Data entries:
━━━

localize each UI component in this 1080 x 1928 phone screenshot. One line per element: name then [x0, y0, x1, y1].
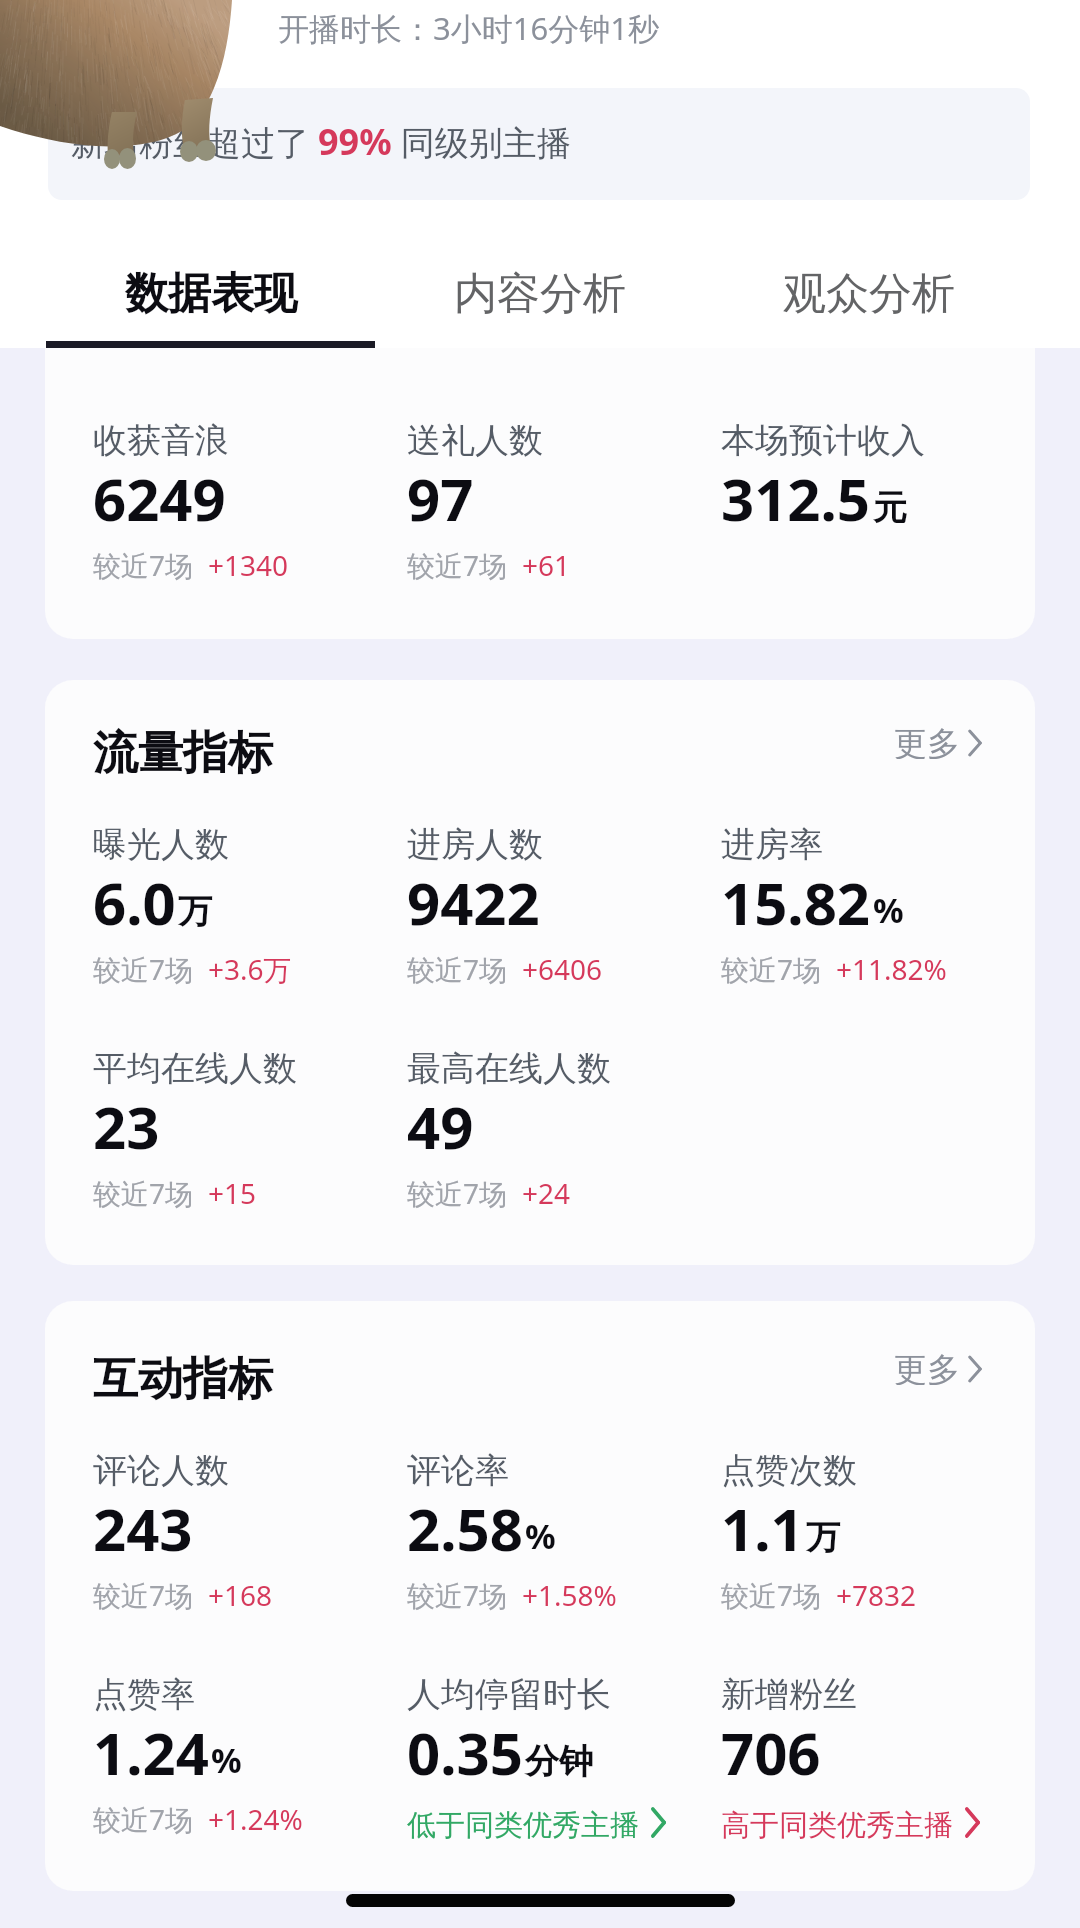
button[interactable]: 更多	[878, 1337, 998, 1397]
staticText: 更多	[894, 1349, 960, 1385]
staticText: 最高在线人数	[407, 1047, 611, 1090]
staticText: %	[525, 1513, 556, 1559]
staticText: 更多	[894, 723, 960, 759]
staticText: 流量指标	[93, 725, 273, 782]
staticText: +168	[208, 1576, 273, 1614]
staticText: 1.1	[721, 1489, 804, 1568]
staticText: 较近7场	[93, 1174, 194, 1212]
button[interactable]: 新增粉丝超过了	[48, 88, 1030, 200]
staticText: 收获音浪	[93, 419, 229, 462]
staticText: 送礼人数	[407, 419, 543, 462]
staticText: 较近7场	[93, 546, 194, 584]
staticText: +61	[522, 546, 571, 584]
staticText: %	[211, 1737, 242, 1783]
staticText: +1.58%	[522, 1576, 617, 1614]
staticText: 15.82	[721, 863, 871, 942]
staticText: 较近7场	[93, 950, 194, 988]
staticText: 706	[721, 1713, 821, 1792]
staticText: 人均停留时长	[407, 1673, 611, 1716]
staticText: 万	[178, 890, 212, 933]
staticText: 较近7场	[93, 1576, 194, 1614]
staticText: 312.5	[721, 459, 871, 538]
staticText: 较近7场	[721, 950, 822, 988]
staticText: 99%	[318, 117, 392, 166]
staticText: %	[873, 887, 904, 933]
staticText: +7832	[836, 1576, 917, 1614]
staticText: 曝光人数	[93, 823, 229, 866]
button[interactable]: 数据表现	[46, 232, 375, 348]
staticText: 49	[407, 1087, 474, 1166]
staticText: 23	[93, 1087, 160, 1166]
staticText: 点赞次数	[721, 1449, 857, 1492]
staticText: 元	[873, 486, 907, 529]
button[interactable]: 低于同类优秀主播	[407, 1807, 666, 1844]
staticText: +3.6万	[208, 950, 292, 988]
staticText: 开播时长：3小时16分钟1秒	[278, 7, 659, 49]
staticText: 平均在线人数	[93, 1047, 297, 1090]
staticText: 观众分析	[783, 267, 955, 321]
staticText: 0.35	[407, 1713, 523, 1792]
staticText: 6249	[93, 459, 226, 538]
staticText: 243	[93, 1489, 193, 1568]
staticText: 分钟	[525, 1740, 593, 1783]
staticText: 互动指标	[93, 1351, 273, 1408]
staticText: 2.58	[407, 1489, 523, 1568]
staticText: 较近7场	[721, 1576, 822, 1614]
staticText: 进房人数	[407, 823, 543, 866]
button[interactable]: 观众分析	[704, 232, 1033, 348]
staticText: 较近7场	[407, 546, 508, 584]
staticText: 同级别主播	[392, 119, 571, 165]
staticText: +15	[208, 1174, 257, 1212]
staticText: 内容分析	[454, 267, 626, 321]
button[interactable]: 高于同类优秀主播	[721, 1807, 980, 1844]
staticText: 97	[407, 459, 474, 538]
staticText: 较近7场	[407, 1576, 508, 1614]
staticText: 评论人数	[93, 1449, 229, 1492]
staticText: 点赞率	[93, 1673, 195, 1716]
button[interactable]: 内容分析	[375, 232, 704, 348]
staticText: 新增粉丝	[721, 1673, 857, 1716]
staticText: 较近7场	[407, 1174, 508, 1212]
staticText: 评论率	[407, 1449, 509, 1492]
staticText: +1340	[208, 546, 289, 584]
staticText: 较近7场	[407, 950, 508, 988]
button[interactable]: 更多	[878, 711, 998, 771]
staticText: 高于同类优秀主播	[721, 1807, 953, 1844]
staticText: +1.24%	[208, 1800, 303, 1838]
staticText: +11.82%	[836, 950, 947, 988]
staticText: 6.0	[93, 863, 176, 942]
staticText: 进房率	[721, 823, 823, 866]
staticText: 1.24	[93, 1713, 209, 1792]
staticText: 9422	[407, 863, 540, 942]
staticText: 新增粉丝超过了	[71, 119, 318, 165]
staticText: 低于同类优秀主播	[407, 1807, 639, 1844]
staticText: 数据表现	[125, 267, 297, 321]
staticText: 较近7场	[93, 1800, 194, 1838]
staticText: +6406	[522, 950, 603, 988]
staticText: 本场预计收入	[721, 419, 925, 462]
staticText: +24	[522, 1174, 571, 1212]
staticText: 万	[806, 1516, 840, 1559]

━━━

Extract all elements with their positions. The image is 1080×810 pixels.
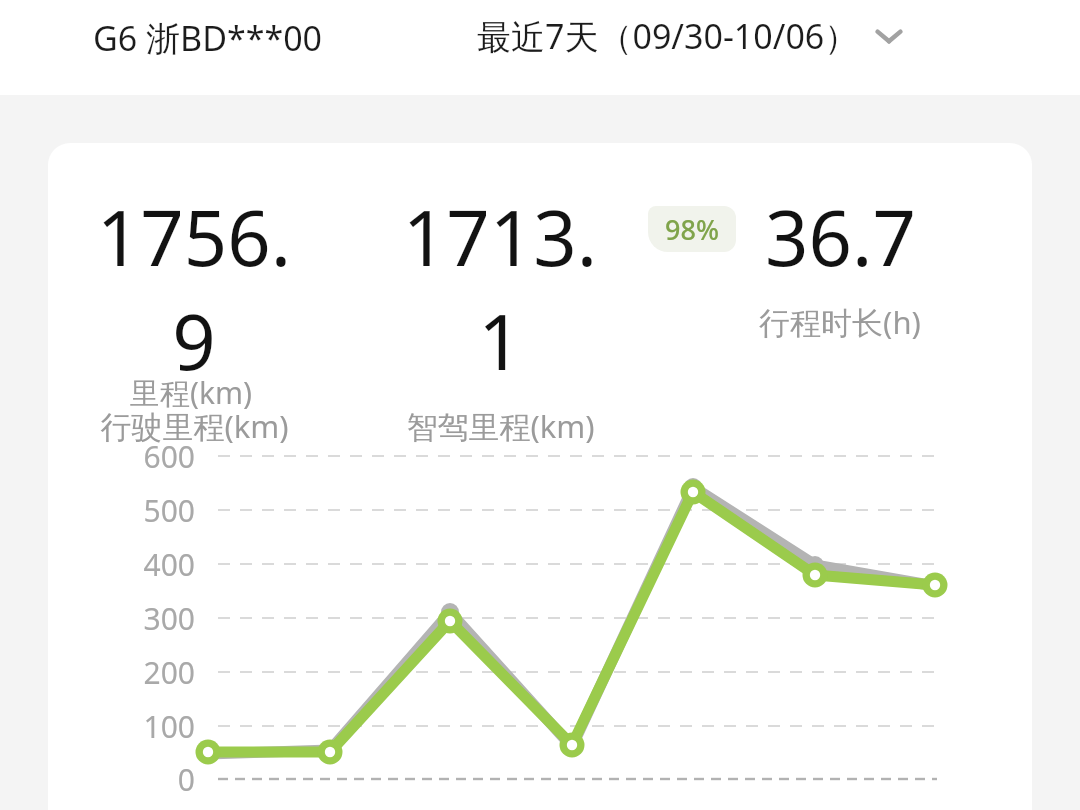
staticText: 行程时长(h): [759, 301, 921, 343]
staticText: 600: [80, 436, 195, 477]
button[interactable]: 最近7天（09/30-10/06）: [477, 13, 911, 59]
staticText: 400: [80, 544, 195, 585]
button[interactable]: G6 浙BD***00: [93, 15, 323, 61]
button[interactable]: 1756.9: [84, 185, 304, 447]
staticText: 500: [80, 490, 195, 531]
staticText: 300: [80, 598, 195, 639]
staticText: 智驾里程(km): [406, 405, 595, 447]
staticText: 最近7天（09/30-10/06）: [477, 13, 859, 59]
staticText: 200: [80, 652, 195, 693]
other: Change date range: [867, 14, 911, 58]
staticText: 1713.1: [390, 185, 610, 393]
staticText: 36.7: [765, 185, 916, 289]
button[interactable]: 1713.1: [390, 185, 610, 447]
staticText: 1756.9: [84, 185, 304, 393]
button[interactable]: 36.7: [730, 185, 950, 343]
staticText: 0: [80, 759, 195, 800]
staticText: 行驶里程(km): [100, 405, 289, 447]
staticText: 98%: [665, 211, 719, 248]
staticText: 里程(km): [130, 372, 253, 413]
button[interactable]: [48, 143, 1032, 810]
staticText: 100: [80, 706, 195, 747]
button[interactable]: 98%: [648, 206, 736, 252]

━━━

▶ [Exercise requirements]: Filter the records, keeping only lines that contain "观众分析", and show those lines.

▶ [Result for this task]:
staticText: 观众分析	[783, 267, 955, 321]
button[interactable]: 观众分析	[704, 232, 1033, 348]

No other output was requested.